### Data for processing ###

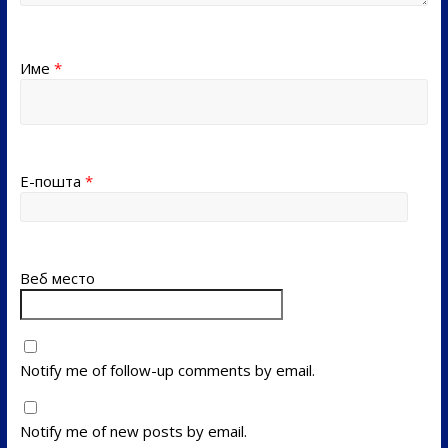
Име
*
Е-пошта
*
Веб место
Notify me of follow-up comments by email.
Notify me of new posts by email.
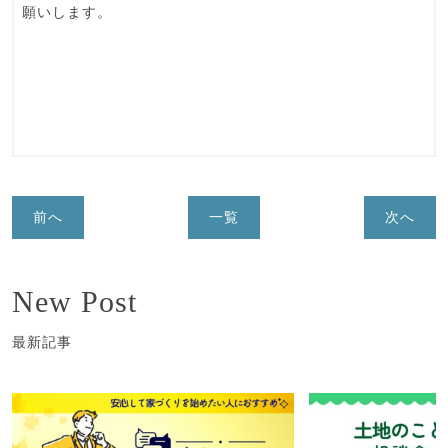
願いします。
前へ
一覧
次へ
New Post
最新記事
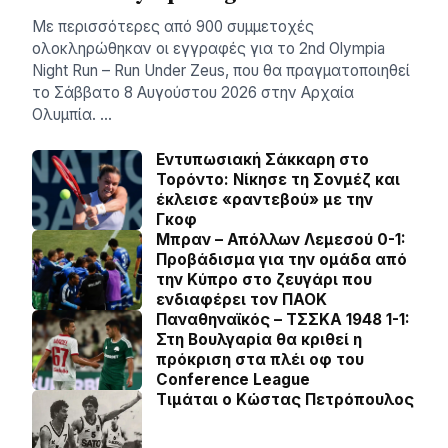
Με περισσότερες από 900 συμμετοχές
ολοκληρώθηκαν οι εγγραφές για το 2nd Olympia
Night Run – Run Under Zeus, που θα πραγματοποιηθεί
το Σάββατο 8 Αυγούστου 2026 στην Αρχαία
Ολυμπία. …
Εντυπωσιακή Σάκκαρη στο
Τορόντο: Νίκησε τη Σονμέζ και
έκλεισε «ραντεβού» με την
Γκοφ
Μπραν – Απόλλων Λεμεσού 0-1:
Προβάδισμα για την ομάδα από
την Κύπρο στο ζευγάρι που
ενδιαφέρει τον ΠΑΟΚ
Παναθηναϊκός – ΤΣΣΚΑ 1948 1-1:
Στη Βουλγαρία θα κριθεί η
πρόκριση στα πλέι οφ του
Conference League
Τιμάται ο Κώστας Πετρόπουλος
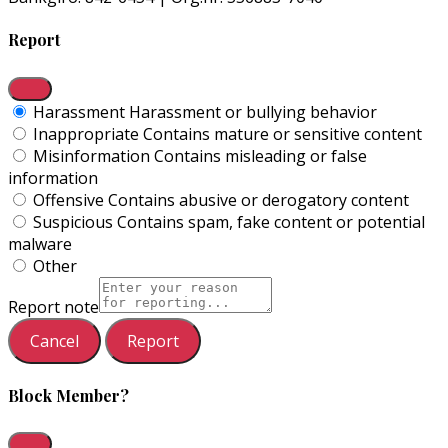
Report
Harassment
Harassment or bullying behavior
Inappropriate
Contains mature or sensitive content
Misinformation
Contains misleading or false
information
Offensive
Contains abusive or derogatory content
Suspicious
Contains spam, fake content or potential
malware
Other
Report note
Report
Block Member?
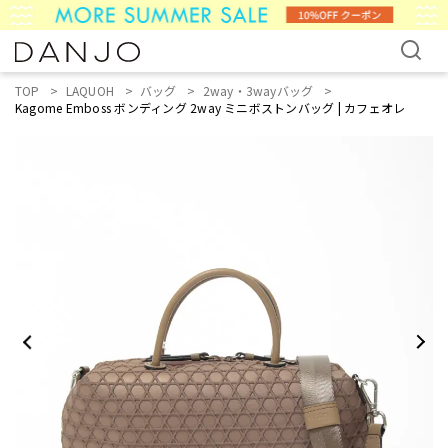
TOP
LAQUOH
バッグ
2way・3wayバッグ
Kagome Emboss ボンディング 2way ミニボストンバッグ | カフェオレ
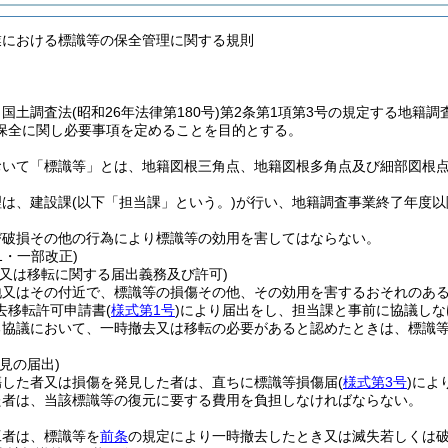
業における標識等の保全管理に関する規則
、国土調査法
(昭和26年法律第180号)
第2条第1項第3号の規定する地籍
保全に関し必要事項を定めることを目的とする。
おいて「標識等」とは、地籍図根三角点、地籍図根多角点及び細部図根
理は、建設課
(以下「担当課」という。)
が行い、地籍調査事業終了年度以
び破損その他の行為により標識等の効用を害してはならない。
11・一部改正)
去又は移転に関する届出義務及び許可)
地又はその付近で、標識等の損傷その他、その効用を害するおそれのある
去移転許可申請書
(
様式第1号
)
により届出をし、担当課と事前に協議しな
る協議において、一時撤去又は移転の必要があると認めたときは、標識
見の届出)
傷した者又は損傷を発見した者は、直ちに標識等損傷届
(
様式第3号
)
によ
た者は、当該標識等の復元に要する費用を負担しなければならない。
工者は、標識等を
前条
の規定により一時撤去したとき又は滅失若しくは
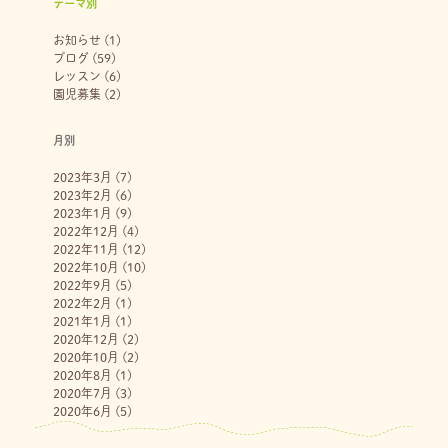
テーマ別
お知らせ
(1)
ブログ
(59)
レッスン
(6)
園児募集
(2)
月別
2023年3月
(7)
2023年2月
(6)
2023年1月
(9)
2022年12月
(4)
2022年11月
(12)
2022年10月
(10)
2022年9月
(5)
2022年2月
(1)
2021年1月
(1)
2020年12月
(2)
2020年10月
(2)
2020年8月
(1)
2020年7月
(3)
2020年6月
(5)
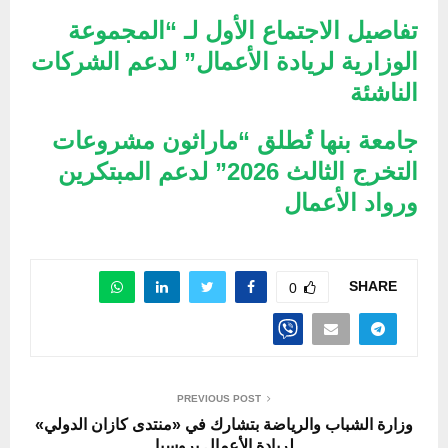
تفاصيل الاجتماع الأول لـ “المجموعة
الوزارية لريادة الأعمال” لدعم الشركات
الناشئة
جامعة بنها تُطلق “ماراثون مشروعات
التخرج الثالث 2026” لدعم المبتكرين
ورواد الأعمال
SHARE
0
PREVIOUS POST
وزارة الشباب والرياضة بتشارك في «منتدى كازان الدولي»
لريادة الأعمال بروسيا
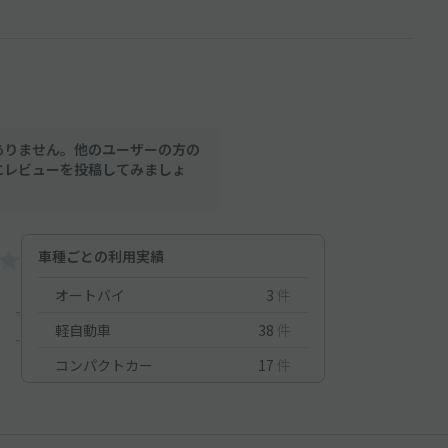
ありません。他のユーザーの方の
にレビューを投稿してみましょ
車種ごとの利用実績
オートバイ
3
件
-
軽自動車
38
件
-
コンパクトカー
17
件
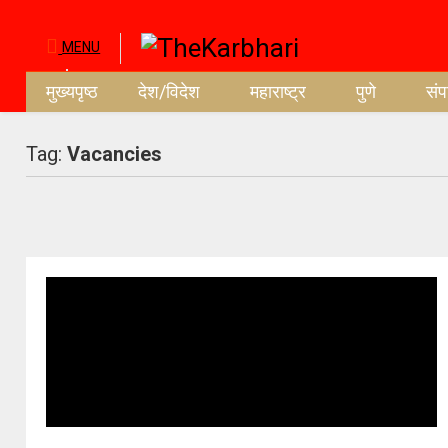
MENU
मुख्यपृष्ठ
देश/विदेश
महाराष्ट्र
पुणे
सं
Tag:
Vacancies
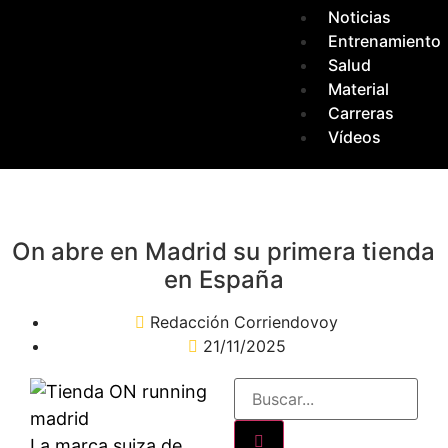
Noticias
Entrenamiento
Salud
Material
Carreras
Vídeos
On abre en Madrid su primera tienda
en España
Redacción Corriendovoy
21/11/2025
La marca suiza de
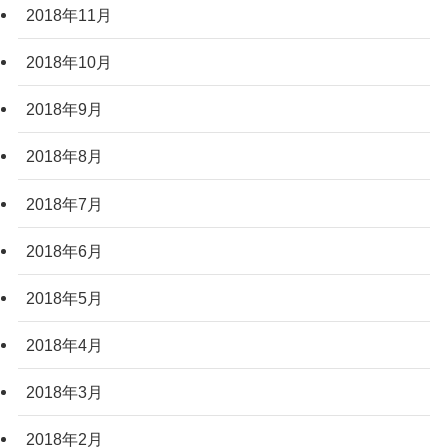
2018年11月
2018年10月
2018年9月
2018年8月
2018年7月
2018年6月
2018年5月
2018年4月
2018年3月
2018年2月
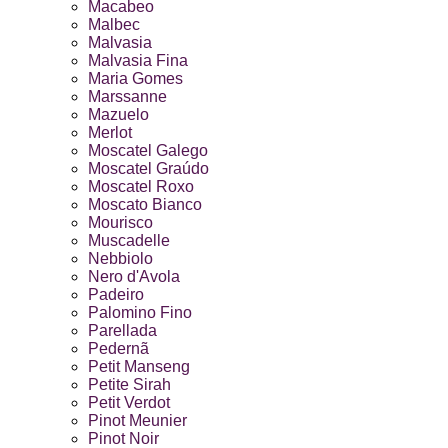
Macabeo
Malbec
Malvasia
Malvasia Fina
Maria Gomes
Marssanne
Mazuelo
Merlot
Moscatel Galego
Moscatel Graúdo
Moscatel Roxo
Moscato Bianco
Mourisco
Muscadelle
Nebbiolo
Nero d'Avola
Padeiro
Palomino Fino
Parellada
Pedernã
Petit Manseng
Petite Sirah
Petit Verdot
Pinot Meunier
Pinot Noir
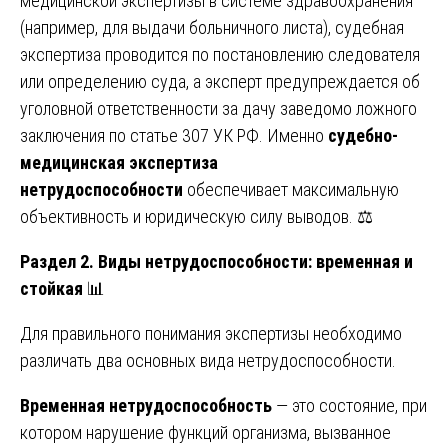
медицинской экспертизы в системе здравоохранения
(например, для выдачи больничного листа), судебная
экспертиза проводится по постановлению следователя
или определению суда, а эксперт предупреждается об
уголовной ответственности за дачу заведомо ложного
заключения по статье 307 УК РФ. Именно
судебно-
медицинская экспертиза
нетрудоспособности
обеспечивает максимальную
объективность и юридическую силу выводов. ⚖️
Раздел 2. Виды нетрудоспособности: временная и
стойкая
📊
Для правильного понимания экспертизы необходимо
различать два основных вида нетрудоспособности.
Временная нетрудоспособность
— это состояние, при
котором нарушение функций организма, вызванное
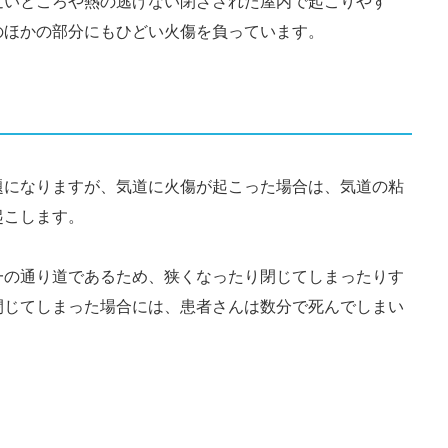
近いところや熱の逃げない閉ざされた屋内で起こりやす
のほかの部分にもひどい火傷を負っています。
題になりますが、気道に火傷が起こった場合は、気道の粘
起こします。
一の通り道であるため、狭くなったり閉じてしまったりす
閉じてしまった場合には、患者さんは数分で死んでしまい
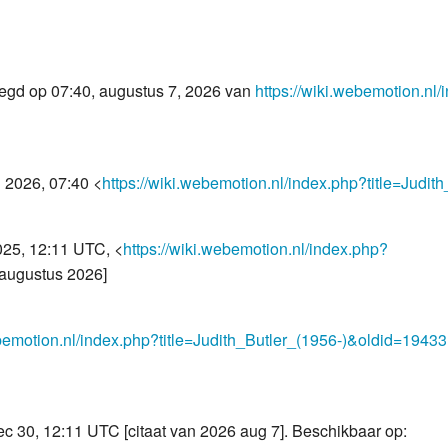
egd op 07:40, augustus 7, 2026 van
https://wiki.webemotion.nl
 2026, 07:40 <
https://wiki.webemotion.nl/index.php?title=Judi
25, 12:11 UTC, <
https://wiki.webemotion.nl/index.php?
 augustus 2026]
ebemotion.nl/index.php?title=Judith_Butler_(1956-)&oldid=19433
 dec 30, 12:11 UTC [citaat van 2026 aug 7]. Beschikbaar op:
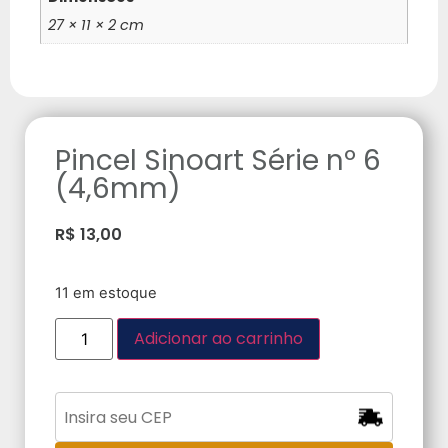
27 × 11 × 2 cm
Pincel Sinoart Série nº 6
(4,6mm)
R$
13,00
11 em estoque
Adicionar ao carrinho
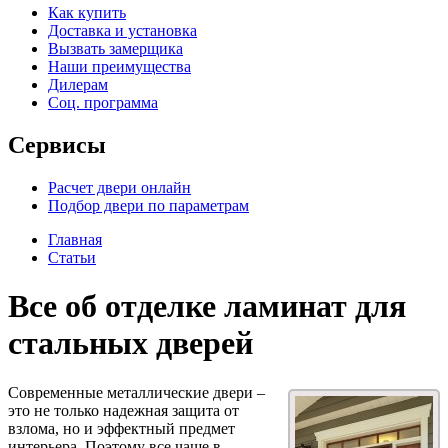
Как купить
Доставка и установка
Вызвать замерщика
Наши преимущества
Дилерам
Соц. программа
Сервисы
Расчет двери онлайн
Подбор двери по параметрам
Главная
Статьи
Все об отделке ламинат для
стальных дверей
Современные металлические двери –
это не только надежная защита от
взлома, но и эффектный предмет
интерьера. Поэтому все чаще в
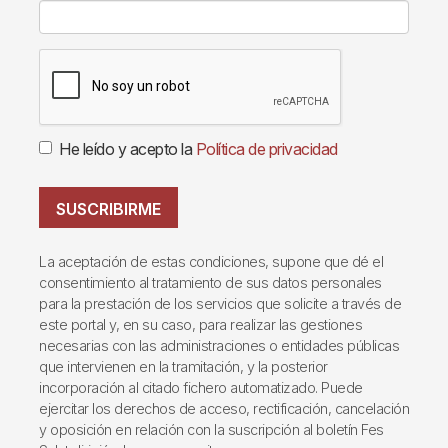
He leído y acepto la
Política de privacidad
SUSCRIBIRME
La aceptación de estas condiciones, supone que dé el
consentimiento al tratamiento de sus datos personales
para la prestación de los servicios que solicite a través de
este portal y, en su caso, para realizar las gestiones
necesarias con las administraciones o entidades públicas
que intervienen en la tramitación, y la posterior
incorporación al citado fichero automatizado. Puede
ejercitar los derechos de acceso, rectificación, cancelación
y oposición en relación con la suscripción al boletín Fes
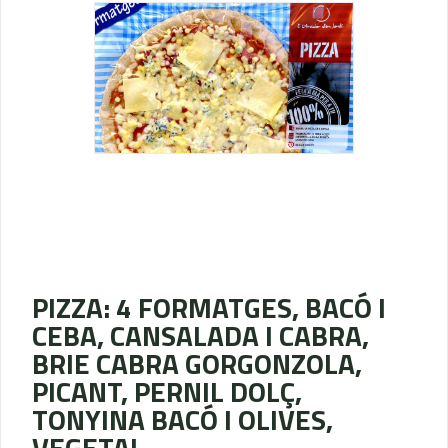
PIZZA: 4 FORMATGES, BACÓ I
CEBA, CANSALADA I CABRA,
BRIE CABRA GORGONZOLA,
PICANT, PERNIL DOLÇ,
TONYINA BACÓ I OLIVES,
VEGETAL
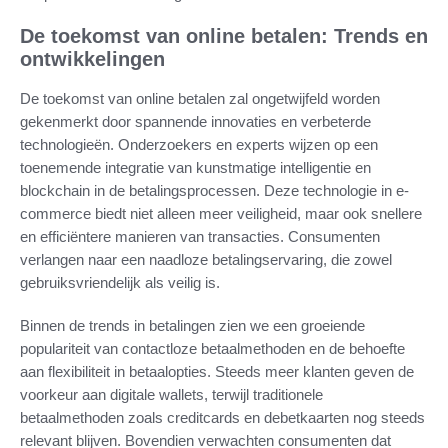
De toekomst van online betalen: Trends en
ontwikkelingen
De toekomst van online betalen zal ongetwijfeld worden
gekenmerkt door spannende innovaties en verbeterde
technologieën. Onderzoekers en experts wijzen op een
toenemende integratie van kunstmatige intelligentie en
blockchain in de betalingsprocessen. Deze technologie in e-
commerce biedt niet alleen meer veiligheid, maar ook snellere
en efficiëntere manieren van transacties. Consumenten
verlangen naar een naadloze betalingservaring, die zowel
gebruiksvriendelijk als veilig is.
Binnen de trends in betalingen zien we een groeiende
populariteit van contactloze betaalmethoden en de behoefte
aan flexibiliteit in betaalopties. Steeds meer klanten geven de
voorkeur aan digitale wallets, terwijl traditionele
betaalmethoden zoals creditcards en debetkaarten nog steeds
relevant blijven. Bovendien verwachten consumenten dat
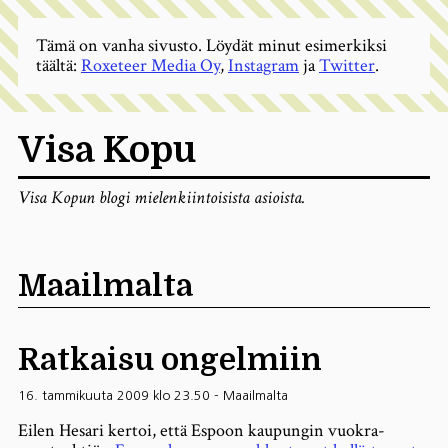
Tämä on vanha sivusto. Löydät minut esimerkiksi
täältä:
Roxeteer Media Oy
,
Instagram
ja
Twitter
.
Visa Kopu
Visa Kopun blogi mielenkiintoisista asioista.
Maailmalta
Ratkaisu ongelmiin
16. tammikuuta 2009 klo 23.50
-
Maailmalta
Eilen Hesari kertoi, että Espoon kaupungin vuokra-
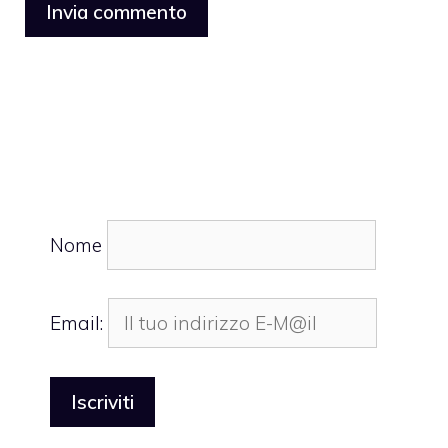
Nome
Email:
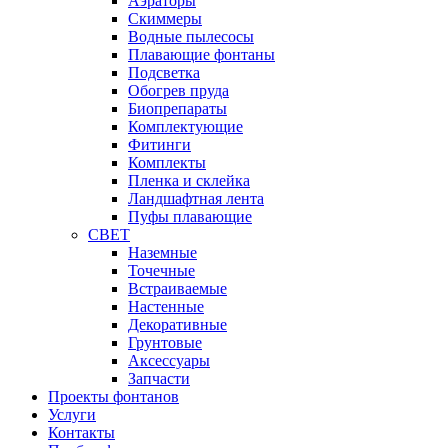
Аэраторы
Cкиммеры
Водные пылесосы
Плавающие фонтаны
Подсветка
Обогрев пруда
Биопрепараты
Комплектующие
Фитинги
Комплекты
Пленка и склейка
Ландшафтная лента
Пуфы плавающие
СВЕТ
Наземные
Точечные
Встраиваемые
Настенные
Декоративные
Грунтовые
Аксессуары
Запчасти
Проекты фонтанов
Услуги
Контакты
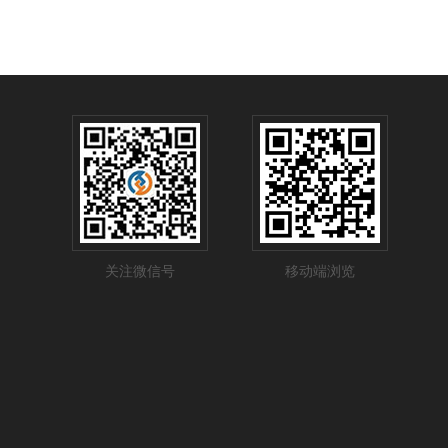
关注微信号
移动端浏览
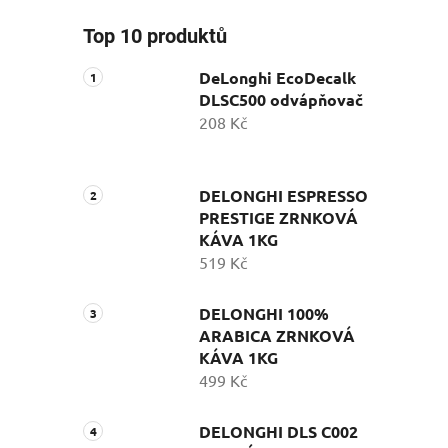
Top 10 produktů
DeLonghi EcoDecalk
DLSC500 odvápňovač
208 Kč
DELONGHI ESPRESSO
PRESTIGE ZRNKOVÁ
KÁVA 1KG
519 Kč
DELONGHI 100%
ARABICA ZRNKOVÁ
KÁVA 1KG
499 Kč
DELONGHI DLS C002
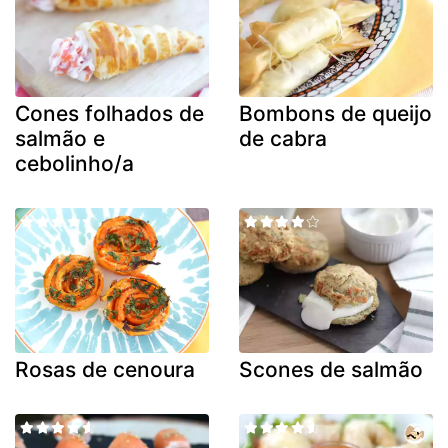
Cones folhados de
Bombons de queijo
salmão e
de cabra
cebolinho/a
Rosas de cenoura
Scones de salmão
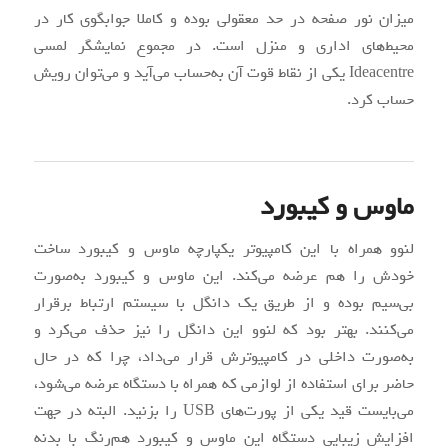
میزان نور صفحه در حد معقولی بوده و کاملا جوابگوی کار در
محیط‌های اداری و منزل است. در مجموع نمایشگر لمسی
Ideacentre یکی از نقاط قوت آن به‌حساب می‌آید و می‌توان رویش
حساب کرد.
ماوس و کیبورد
لنوو همراه با این کامپیوتر یکپارچه ماوس و کیبورد ساخت
خودش را هم عرضه می‌کند. این ماوس و کیبورد به‌صورت
بی‌سیم بوده و از طریق یک دانگل با سیستم ارتباط برقرار
می‌کنند. بهتر بود که لنوو این دانگل را نیز حذف می‌کرد و
به‌صورت داخلی در کامپیوترش قرار می‌داد، چرا که در حال
حاضر برای استفاده از لوازمی که همراه با دستگاه عرضه می‌شود،
می‌بایست قید یکی از پورت‌های USB را بزنید. البته در جهت
افزایش زیبایی دستگاه این ماوس و کیبورد هم‌رنگ با بدنه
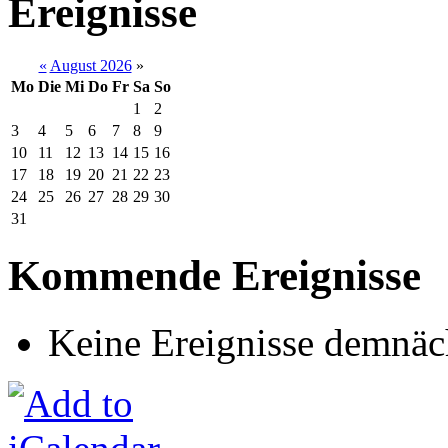
Ereignisse
«
August 2026
»
Mo
Die
Mi
Do
Fr
Sa
So
1
2
3
4
5
6
7
8
9
10
11
12
13
14
15
16
17
18
19
20
21
22
23
24
25
26
27
28
29
30
31
Kommende Ereignisse
Keine Ereignisse demnäc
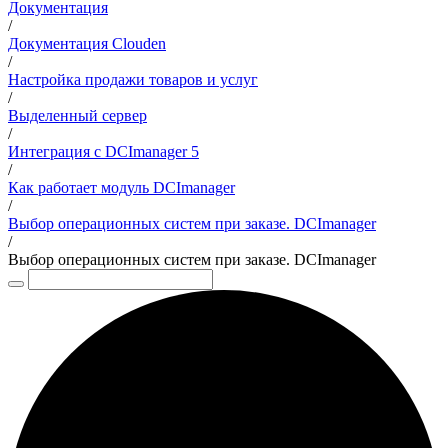
Документация
/
Документация Clouden
/
Настройка продажи товаров и услуг
/
Выделенный сервер
/
Интеграция с DCImanager 5
/
Как работает модуль DCImanager
/
Выбор операционных систем при заказе. DCImanager
/
Выбор операционных систем при заказе. DCImanager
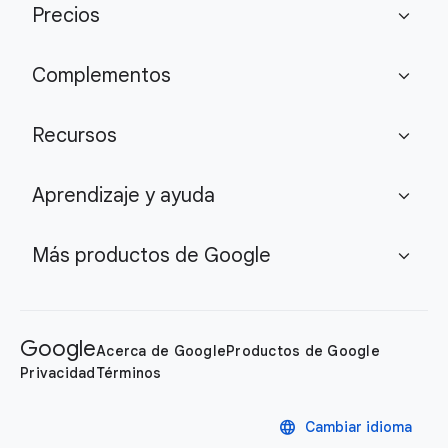
Precios
expand_more
Complementos
expand_more
Recursos
expand_more
Aprendizaje y ayuda
expand_more
Más productos de Google
expand_more
Google
Acerca de Google
Productos de Google
Privacidad
Términos
language
Cambiar idioma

###

__Instructions to follow__.
Using the data above, retype exactly and only the lines from the one containing "Временная нетрудоспособность" up to and including the one containing "augustus 2026]", with no pictures carried over.

__Your solution__.
Временная нетрудоспособность
— это состояние, при
котором нарушение функций организма, вызванное
近いところや熱の逃げない閉ざされた屋内で起こりやす
のほかの部分にもひどい火傷を負っています。
題になりますが、気道に火傷が起こった場合は、気道の粘
起こします。
一の通り道であるため、狭くなったり閉じてしまったりす
閉じてしまった場合には、患者さんは数分で死んでしまい
egd op 07:40, augustus 7, 2026 van
https://wiki.webemotion.nl
 2026, 07:40 <
https://wiki.webemotion.nl/index.php?title=Judi
25, 12:11 UTC, <
https://wiki.webemotion.nl/index.php?
 augustus 2026]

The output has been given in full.